We prefer the following technologies over kubernetes when possible:

  • Use Cloud Run for single-container hosting where that container listens via HTTP. We use these instead of kubernetes ReplicaSet or DaemonSet resources.
  • Use either Cloud Run's inbuilt HTTP load balancer or explicit Google Cloud Load Balancing resources for ingress. We use these instead of kubernetes Ingress resources.
  • Use Cloud Scheduler for triggering scheduled jobs. We use these instead of kubernetes CronJob resources.

In order to increase isolation and to aid migration of service management from one team to another, when we use kubernetes we create one cluster per environment and per service.

Creating the cluster

In Google Cloud, kubernetes clusters consist of one or more VMs. Clusters which have regional high-availability must have one VM per availability zone within the region. We use high-availability clusters for production service instances and single-VM clusters for test and development instances.

Cluster creation is usually via a single gke.tf file taking some values from the boilerplate's locals.tf file:

module "cluster" {
  source = "git::ssh://git@gitlab.developers.cam.ac.uk/uis/devops/infra/terraform/gke-cluster.git?ref=v2"

  project  = local.project

  # For single VM clusters, we need to use a zone like "europe-west2-a" rather
  # than a region.
  location = loca.is_production ? local.region : "${local.region}-a"

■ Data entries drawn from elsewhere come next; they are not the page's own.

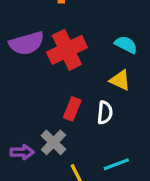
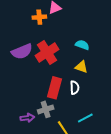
red rectangle: (72, 109) -> (55, 88), size x1.5
gray cross: (53, 142) -> (46, 109), turned 35

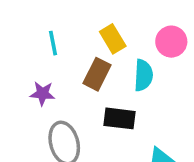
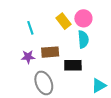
pink circle: (171, 42) -> (83, 18), moved
brown rectangle: (97, 74) -> (50, 52), moved, turned 66

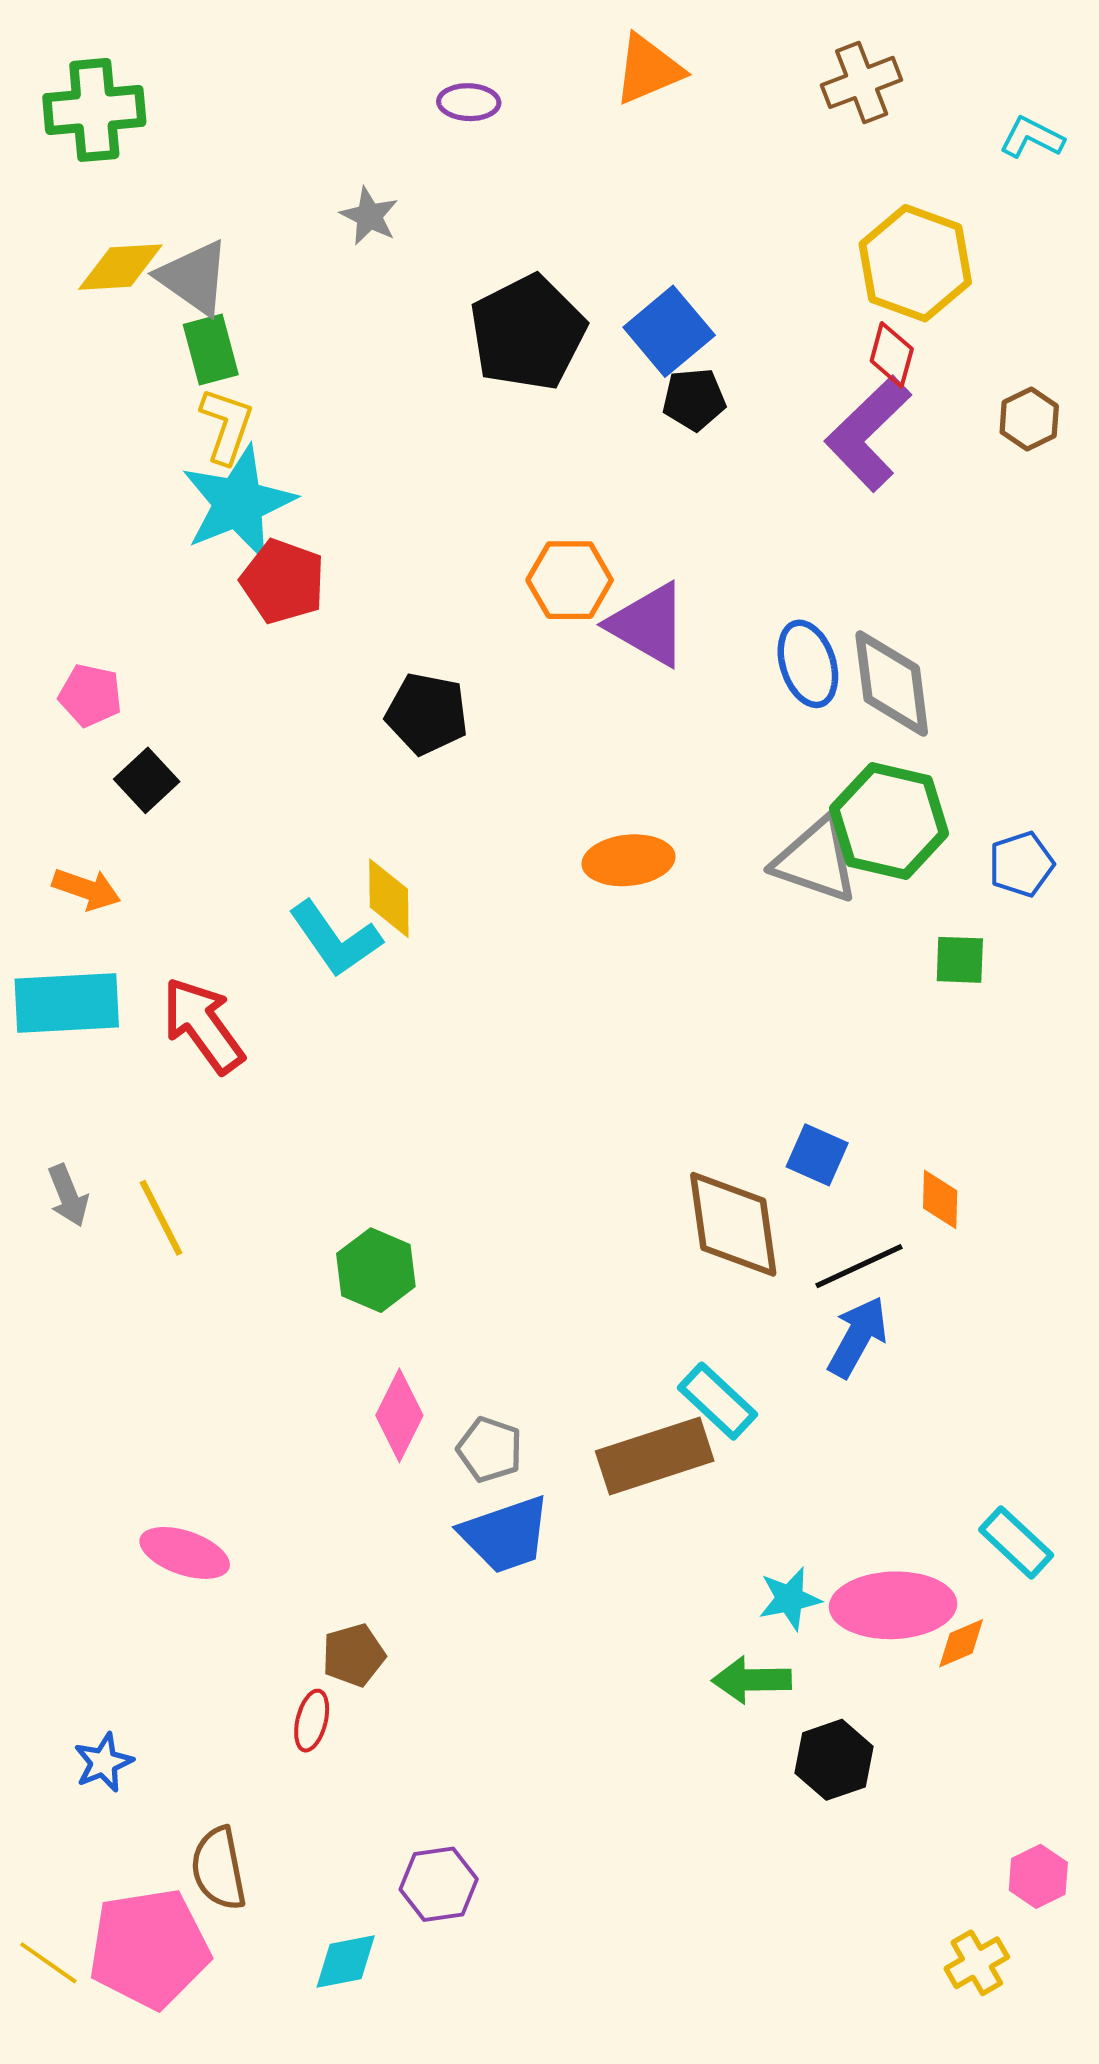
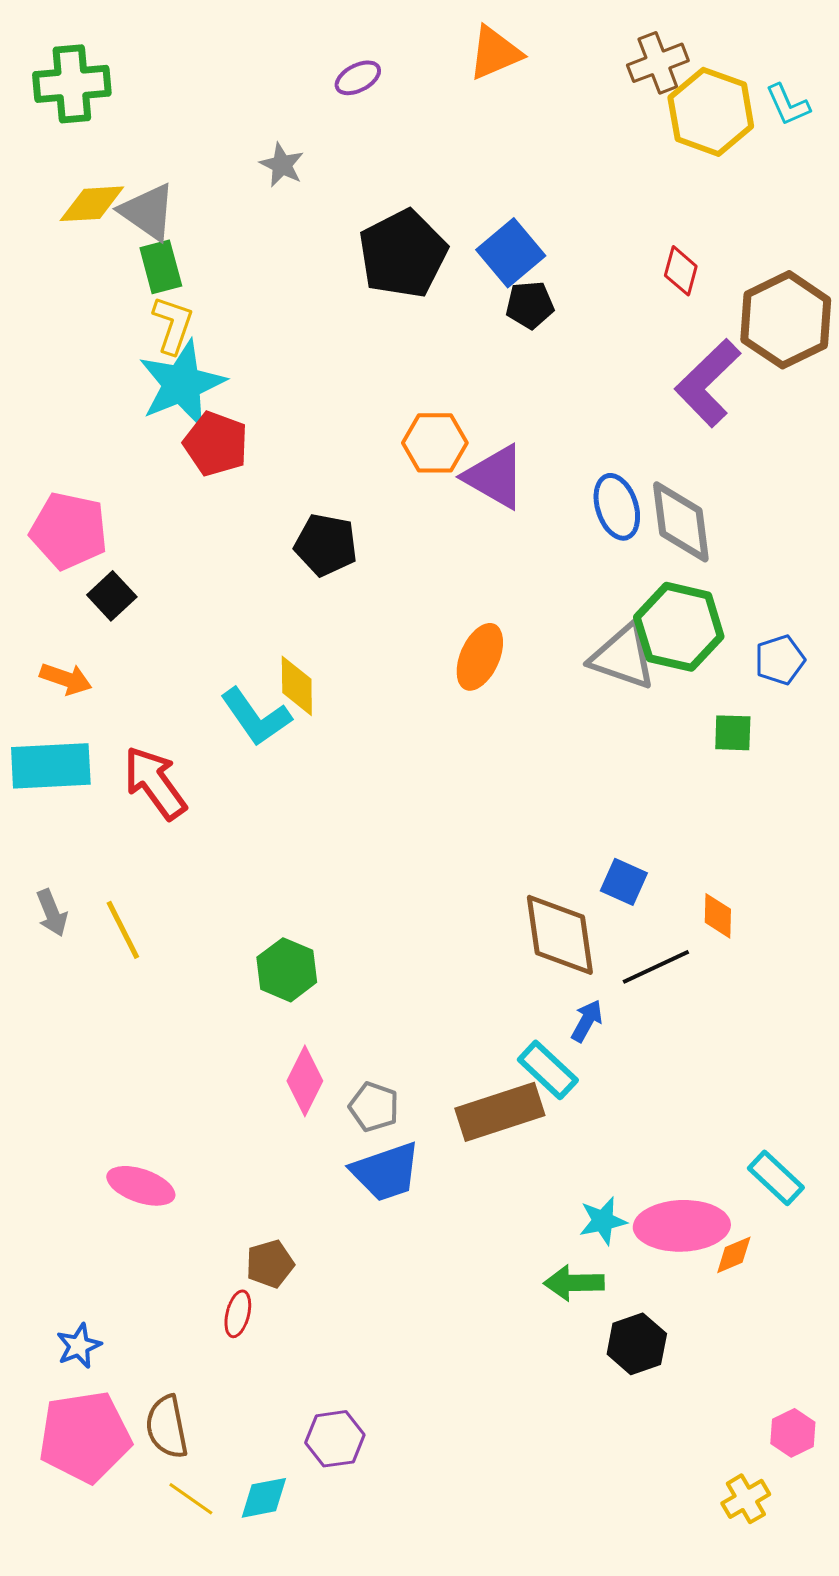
purple ellipse: (469, 102) -> (358, 78), turned -30
cyan L-shape: (1032, 137) -> (788, 105), turned -141
yellow hexagon: (915, 263) -> (711, 112), moved
brown hexagon: (1029, 419) -> (786, 320), size x2.0
purple L-shape: (868, 433) -> (708, 383), moved
pink pentagon: (90, 695) -> (69, 531), size x1.6
orange ellipse: (629, 860) -> (480, 657), turned -60
blue arrow: (858, 1337) -> (587, 1021), moved, size x0.7
pink pentagon: (149, 1948) -> (85, 1437), moved
yellow line: (48, 1963) -> (191, 1499), moved

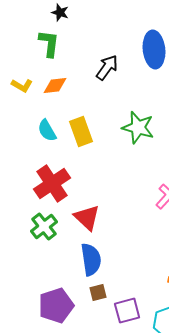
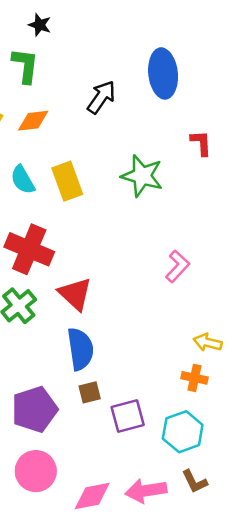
red cross: (52, 184) -> (29, 249), turned -33

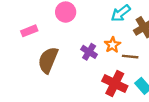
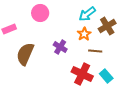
orange star: (112, 45) -> (84, 34), moved

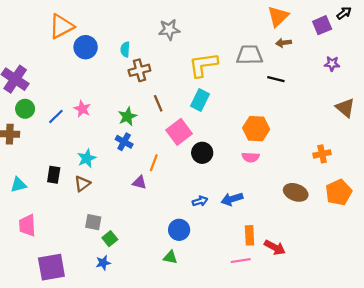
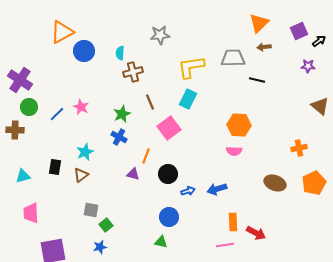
black arrow: (344, 13) -> (319, 41), moved
black circle: (202, 153) -> (168, 174), moved

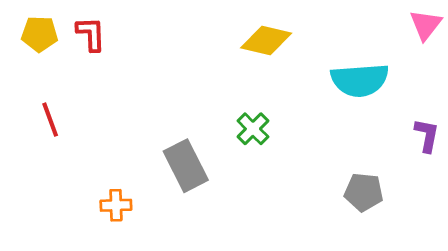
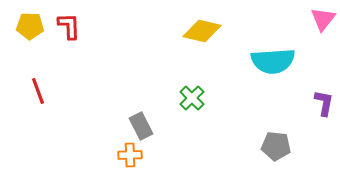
gray rectangle: (186, 166) -> (141, 126), size x0.7
orange cross: (116, 205) -> (130, 155), moved

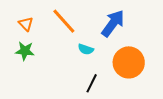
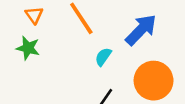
cyan semicircle: (86, 49) -> (103, 57), turned 98

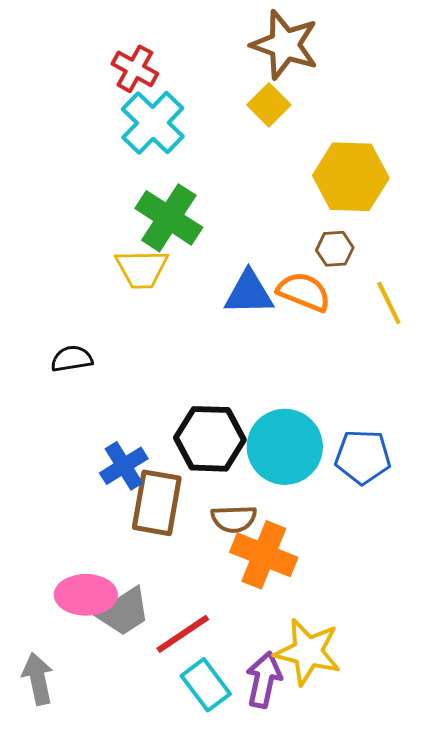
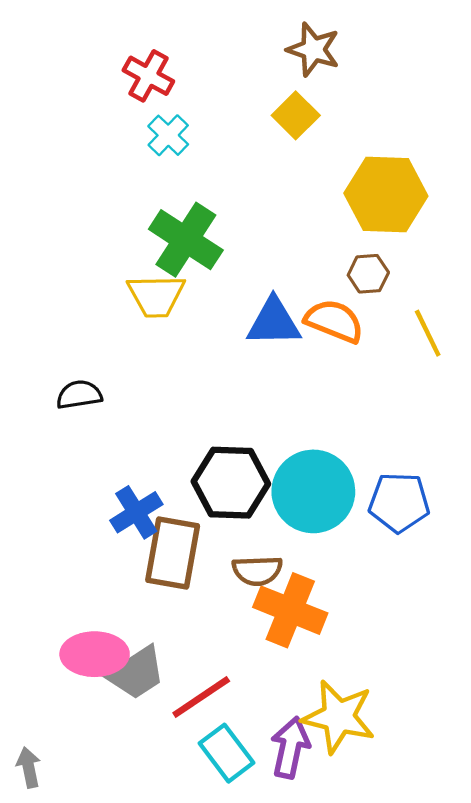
brown star: (285, 45) -> (313, 49), size x0.7
cyan cross: (153, 123) -> (168, 135), size x0.6
gray arrow: (38, 679) -> (29, 767), moved, size x0.7

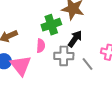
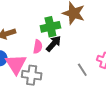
black arrow: (75, 39) -> (54, 44), moved
gray cross: (64, 56) -> (32, 75), moved

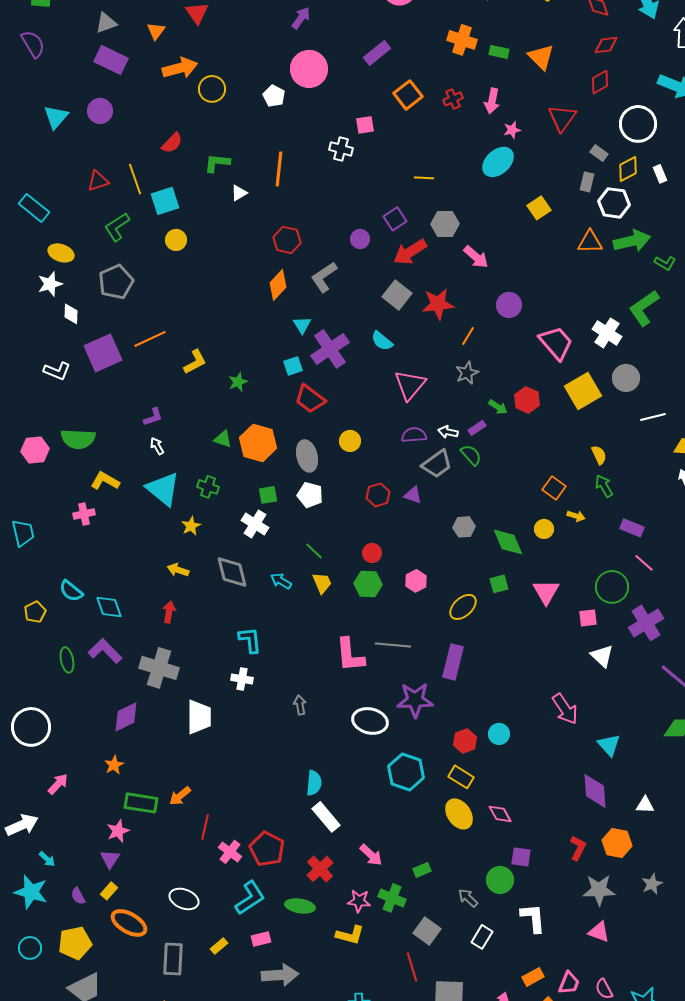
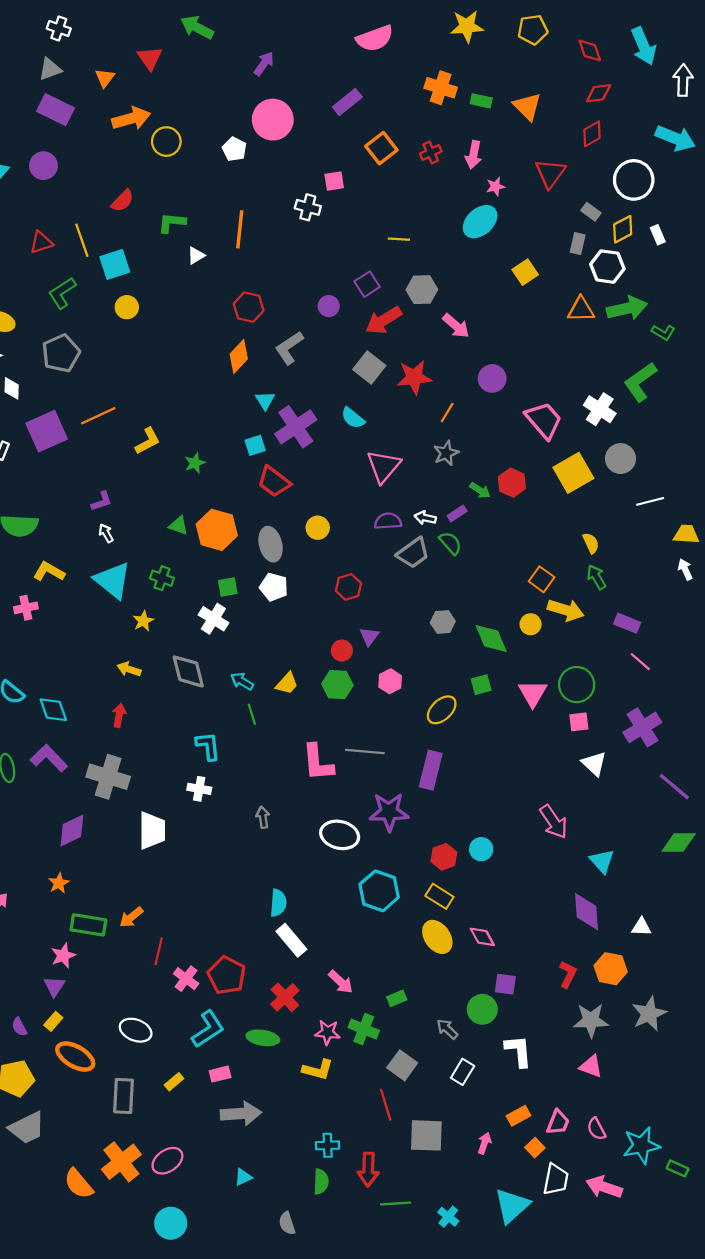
purple triangle: (413, 495) -> (369, 636), moved, turned 48
yellow arrow: (576, 516) -> (566, 610), size x1.8
green line: (314, 551) -> (252, 714), moved, turned 30
yellow trapezoid: (322, 583) -> (287, 683), turned 65
green circle: (612, 587) -> (577, 685), moved
gray star: (652, 884) -> (649, 1014), size x1.5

  # Usually we find ourselves needing to tweak the VM size to fit a given
  # application. This is simply an example of a 2 vCPU, 16GiB RAM machine.
  machine_type = "e2-custom-2-16384"

  # Google Cloud can associated a Google Cloud IAM identity with each workload
  # in the cluster. It is harmless to enable this and useful to be able to call
  # Google APIs without needing to pass additional credentials.
  enable_workload_identity = true
}

Our module can take other arguments as well. See the full list in the module project itself.

Kubernetes terraform provider

The standard kubernetes provider can be used to create some kubernetes resources as outlined in the provider documentation.

Our cluster module binds roles to the terraform Google Cloud user allowing it to perform cluster admin tasks. As such we can configure the provider to use the same credentials as the Google provider in providers.tf and versions.tf:

# providers.tf

# The google_client_config data source fetches a token from the Google Authorization
# server, which expires in 1 hour by default.
data "google_client_config" "default" {
}

provider "kubernetes" {
  host  = "https://${module.cluster[0].endpoint}"
  token = data.google_client_config.default.access_token
}

# versions.tf

terraform {
  required_providers {
    kubernetes = {
      source  = "hashicorp/kubernetes"
      version = "~> 2.7"
    }
  }
}

Examples of using the associated kubernetes_... resources can be found within the Raven SAML2 deployment (DevOps only).

Custom resources

Some kubernetes resources are not exposed directly by the terraform kubernetes provider. For these resources we use the kubernetes_manifest resource.

For example, to create a new Google managed certificate for example.apps.cam.ac.uk:

resource "kubernetes_manifest" "managed_certificates" {
  manifest = {
    apiVersion = "networking.gke.io/v1"
    kind       = "ManagedCertificate"

    metadata = {
      name = "example-cert"
    }

    spec = {
      domains = ["example.apps.cam.ac.uk"]
    }
  }
}

Examples of custom resources can be found within the Raven SAML2 deployment (DevOps only).

Monitoring

Applications hosted by kubernetes can be monitored in the usual fashion. In addition we add additional alerts for high memory, disk or CPU usage by individual nodes and pods. See the monitoring configuration for Raven SAML2 as an example (DevOps only).

Summary

In summary:

  • We use kubernetes only when we cannot make use of other cloud-hosting technologies.
  • We have a standard terraform module for creating kubernetes clusters.
  • Kubernetes resources are usually managed via terraform directly.
    • If a required resource type is supported by the hashicorp kubernetes provider, use the hashicorp provider's resource.
    • Unsupported resources can use the generic kubernetes_manifest resource.
  • We monitor node CPU, memory and disk usage and alert when any of these become high for a sustained period.
  • We are happy to use helm for third-party applications but have decided that it is one extra layer of indirection we don't need for our own applications.